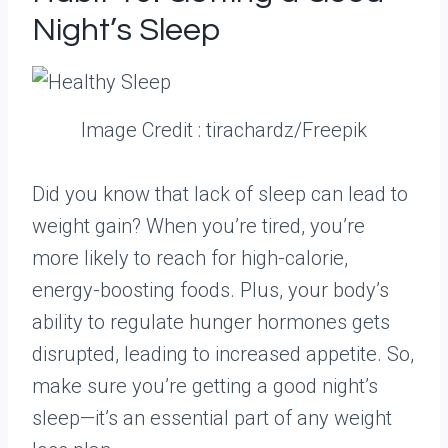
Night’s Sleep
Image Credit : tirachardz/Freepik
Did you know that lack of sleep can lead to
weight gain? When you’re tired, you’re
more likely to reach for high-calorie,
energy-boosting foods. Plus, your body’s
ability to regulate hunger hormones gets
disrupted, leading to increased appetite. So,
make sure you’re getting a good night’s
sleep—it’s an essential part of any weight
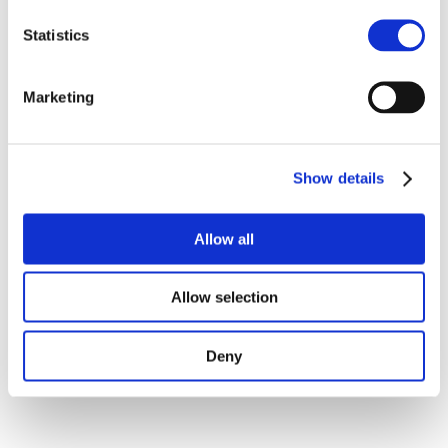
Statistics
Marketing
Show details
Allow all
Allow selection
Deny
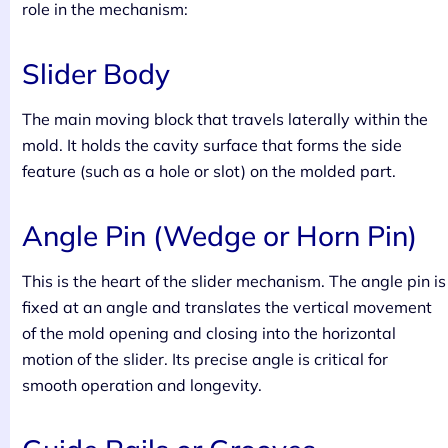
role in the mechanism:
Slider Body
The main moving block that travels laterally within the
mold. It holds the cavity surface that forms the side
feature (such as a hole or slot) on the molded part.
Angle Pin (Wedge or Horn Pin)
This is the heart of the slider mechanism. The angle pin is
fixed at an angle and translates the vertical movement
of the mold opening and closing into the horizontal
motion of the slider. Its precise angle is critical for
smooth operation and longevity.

● **PROBLEM DETAILS**
Give back the material above exactly, but without its images.

● **SOLUTION FOR THIS EXERCISE**
Night’s Sleep
Image Credit : tirachardz/Freepik
Did you know that lack of sleep can lead to
weight gain? When you’re tired, you’re
more likely to reach for high-calorie,
energy-boosting foods. Plus, your body’s
ability to regulate hunger hormones gets
disrupted, leading to increased appetite. So,
make sure you’re getting a good night’s
sleep—it’s an essential part of any weight
Statistics
Marketing
Show details
Allow all
Allow selection
Deny
role in the mechanism:
Slider Body
The main moving block that travels laterally within the
mold. It holds the cavity surface that forms the side
feature (such as a hole or slot) on the molded part.
Angle Pin (Wedge or Horn Pin)
This is the heart of the slider mechanism. The angle pin is
fixed at an angle and translates the vertical movement
of the mold opening and closing into the horizontal
motion of the slider. Its precise angle is critical for
smooth operation and longevity.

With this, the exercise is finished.